I know this can look a lot like a duplicate of Vim wrap only current line, but none of the answers give a real solution to the original problem, as all of them state that per-line soft wrapping is not possible, proposing alternatives like hard wrapping the line and undoing the change afterwards, or showing the wrapped line in an ad-hoc buffer.
Furthermore, 6 years have passed, Vim has improved, and I wonder if new solutions exist.
A strategy that looks promising to me is to have an autocmd CursorHold
showing a popup populated by the current line only, with horizontal scrolling taking into account stuff I use all the time, like number
, relativenumber
, list lcs
.
Leaving aside for now the autocmd
/augroup
part of the strategy, what I've come up with is the following,
function! Foo()
call popup_create(getline('.'),
\ #{ line: 'cursor', col: screencol() - virtcol('.') + 1, moved: [line('.'), 0, col('$')], })
endfunction
which does a pretty good job in terms of formatting,
Except that the line is not syntax-colored (the 3
would have to be the same color as the other digits a few lines above).
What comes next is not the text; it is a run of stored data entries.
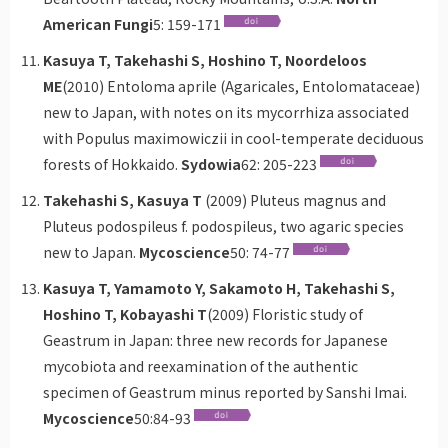
American Fungi
5: 159-171
Kasuya T, Takehashi S, Hoshino T, Noordeloos
ME
(2010) Entoloma aprile (Agaricales, Entolomataceae)
new to Japan, with notes on its mycorrhiza associated
with Populus maximowiczii in cool-temperate deciduous
forests of Hokkaido.
Sydowia
62: 205-223
Takehashi S, Kasuya T
(2009) Pluteus magnus and
Pluteus podospileus f. podospileus, two agaric species
new to Japan.
Mycoscience
50: 74-77
Kasuya T, Yamamoto Y, Sakamoto H, Takehashi S,
Hoshino T, Kobayashi T
(2009) Floristic study of
Geastrum in Japan: three new records for Japanese
mycobiota and reexamination of the authentic
specimen of Geastrum minus reported by Sanshi Imai.
Mycoscience
50:84-93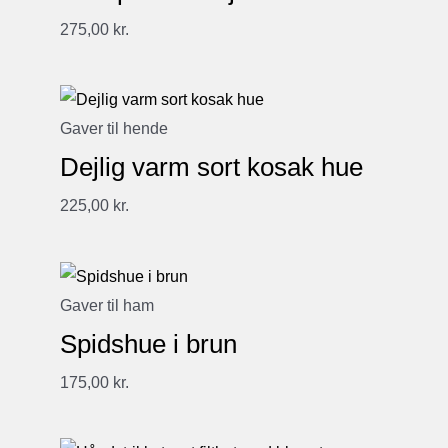
275,00
kr.
Gaver til hende
Dejlig varm sort kosak hue
225,00
kr.
Gaver til ham
Spidshue i brun
175,00
kr.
I've found out that the first argument to popup_create
can be a buffer number, which means that popup will be populated with that buffer. This seems useful, but I haven't been able to use it to show only the current line. I can start from the current line, via firstline
option, but don't know how to set a final line, as lastline
doesn't do the job¹ (probably I don't understand what it is for). Here's the second attempt I'm referring to:
function! Foo()
call popup_setoptions(
\ popup_create(
\ bufnr('.'),
\ #{ line: 'cursor', col: screencol() - virtcol('.') + 1, moved: [line('.'), 0, col('$')], }
\ ),
\ #{ wrap: 1, firstline: line('.')})
endfunction
Well, there's also the problem of the background of the popup, but that's likely easier to fix.
(¹) In the sense that I get the same output as the one in second screenshot, whther or not I put lastline: line('.') + 1
or lastline: line('.')
in in popup_setoptions
's second argument.
lastline: line('.') + 1
? Also test without +1. Adding info to the question helps.